Maybe that’s just part of the peak TV fallout. Maybe, in the context of Amazon (as I wrote not long ago), some better self-promotion would be handy.
RELEASE DATE Feb 24, 2017
On Friday, Amazon releases its latest drama, Patriot, which is really more like a dramedy if you can bear the word. At its best, the series is wholly original in its pursuit of telling a dramatic espionage story while leavening it with inspired doses of quirk and a refreshing, even lovely look at existential crises. It is, all told, a hugely ambitious undertaking that probably won’t get the attention it deserves, and that’s a real shame.
Credit here goes to creator, writer and director Steve Conrad (The Pursuit of Happyness, The Secret Life of Walter Mitty), who ought to be enjoying one of those moments of artistic feting that everybody working at FX is getting lately. But that’s fine; not everybody in the crowded Platinum Age of Television is going to get his or her due. If you can’t catch up with Patriot right away, it will be there when you want to take a deeper look later — and you should.
While Patriot might have been better served with a different title, it stood out as one of Amazon’s worthier pilots (available now on the site for free), providing more than enough glimpses of the eccentric story Conrad is leaning into. The cleverest and most hilarious bit, so perfectly used in the pilot (and one that should definitely be reprised more often in subsequent episodes) revolves around central figure John Tavner (Michael Dorman of Wonderland). A U.S. intelligence officer who recently killed the wrong target, he is emotionally suffering from it and finding some measure of peace by smoking tons of pot and singing very, very detailed folk songs about his secret spy missions.
Quoting even a snippet of those folk songs won’t do the bit justice — just know they are truly inspired and funny.
Australian actor and musician Dorman is perfectly cast here, because for a great-looking leading man he can affect one of the best downbeat faces you’ll ever see. And he really knows how to make those shambolic, funny, lo-fi folk songs ring true.
If only there were two or three in every episode.

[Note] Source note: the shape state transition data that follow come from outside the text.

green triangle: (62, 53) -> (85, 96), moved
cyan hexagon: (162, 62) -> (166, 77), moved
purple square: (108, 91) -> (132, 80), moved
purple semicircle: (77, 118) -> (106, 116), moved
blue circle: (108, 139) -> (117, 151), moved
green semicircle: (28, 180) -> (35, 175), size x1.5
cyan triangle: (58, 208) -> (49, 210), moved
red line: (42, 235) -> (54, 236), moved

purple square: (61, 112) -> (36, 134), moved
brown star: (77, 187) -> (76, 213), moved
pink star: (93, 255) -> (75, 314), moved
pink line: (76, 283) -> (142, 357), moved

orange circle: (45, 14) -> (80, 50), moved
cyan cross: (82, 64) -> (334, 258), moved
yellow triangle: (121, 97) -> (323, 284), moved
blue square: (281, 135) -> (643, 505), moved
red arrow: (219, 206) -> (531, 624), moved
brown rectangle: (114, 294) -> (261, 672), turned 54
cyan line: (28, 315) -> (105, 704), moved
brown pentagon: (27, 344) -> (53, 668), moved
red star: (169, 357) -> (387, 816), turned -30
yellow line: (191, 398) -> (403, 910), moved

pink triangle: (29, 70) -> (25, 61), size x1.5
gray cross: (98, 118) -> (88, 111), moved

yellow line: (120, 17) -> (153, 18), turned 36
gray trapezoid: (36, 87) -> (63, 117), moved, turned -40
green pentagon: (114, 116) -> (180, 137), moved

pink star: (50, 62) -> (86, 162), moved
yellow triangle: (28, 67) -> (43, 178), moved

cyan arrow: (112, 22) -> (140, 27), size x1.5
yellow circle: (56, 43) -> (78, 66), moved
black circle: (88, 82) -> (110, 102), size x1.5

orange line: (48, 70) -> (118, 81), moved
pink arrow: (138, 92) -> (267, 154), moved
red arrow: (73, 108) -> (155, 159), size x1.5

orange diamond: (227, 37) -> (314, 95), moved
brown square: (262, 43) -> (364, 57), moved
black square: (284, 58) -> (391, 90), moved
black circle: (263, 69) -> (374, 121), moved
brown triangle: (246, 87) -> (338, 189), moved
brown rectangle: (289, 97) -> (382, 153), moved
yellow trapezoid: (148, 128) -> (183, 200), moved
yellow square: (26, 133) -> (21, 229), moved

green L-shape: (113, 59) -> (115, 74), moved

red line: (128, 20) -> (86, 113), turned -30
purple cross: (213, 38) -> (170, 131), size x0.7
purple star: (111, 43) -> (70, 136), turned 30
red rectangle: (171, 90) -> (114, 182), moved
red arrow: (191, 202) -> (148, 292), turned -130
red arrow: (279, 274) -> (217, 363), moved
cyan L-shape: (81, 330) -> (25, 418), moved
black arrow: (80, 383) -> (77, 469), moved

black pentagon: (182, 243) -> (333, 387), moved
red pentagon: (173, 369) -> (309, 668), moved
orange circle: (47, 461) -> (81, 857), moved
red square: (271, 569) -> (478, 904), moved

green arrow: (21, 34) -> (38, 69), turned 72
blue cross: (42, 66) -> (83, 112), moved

But beyond that, Dorman makes the character (his undercover name is John Lakeman) both immediately likeable and just sufficiently unknowable. We learn pretty quickly that John can hold his own as an assassin, but we’re not quite sure he’s really great at planning out his missions, which kind of hilariously undercuts his fortitude. His PTSD weariness, empathy and palpable missing of his grade-school-teacher wife Alice (Kathleen Munroe) make him a sympathetic character, and yet it’s also possible he’s a cold-blooded operative most other times in his life, which could shade your sympathy. In short, he’s perfect just like he is at this point in the story — particularly because nobody else is really working the existential spy angle for sad laughs.
What’s abundantly clear is that John is not very good at being a “nonofficial cover” — basically, an operative who takes a job in the private sector that allows him to travel to hotspots around specific parts of the world. In his current incarnation, John gets hired at a Midwestern industrial piping company, a job that is both mundane and insanely complex, and he’s really struggling at it (credit Conrad for this nice conceit, which pays dividends in unexpected ways through different episodes).
The brilliant character actor Terry O’Quinn (Lost, and so many others) is Tom Tavner, John’s dad, a longtime congressman and now the director of intelligence for the State Department, who has to send his son on these dangerous missions. There’s a nice family undercurrent here that’s ripe for comedy but also touching, since we know that John and his older brother, Edward (Michael Chernus of Orange Is the New Black, Captain Phillips), share a real bond (that their father can manipulate).
Edward is the family underachiever, but he’s also a first-time congressman (and pretending to be a Big Brother-type figure to his actual African-American son, born out of wedlock). Between John’s gloomy current condition, Edward’s indefatigable approach to life’s problems and their father’s very important task of not allowing Iran to get nuclear weapons, the Tavners are quite the interesting family. (And all the actors are wonderful.)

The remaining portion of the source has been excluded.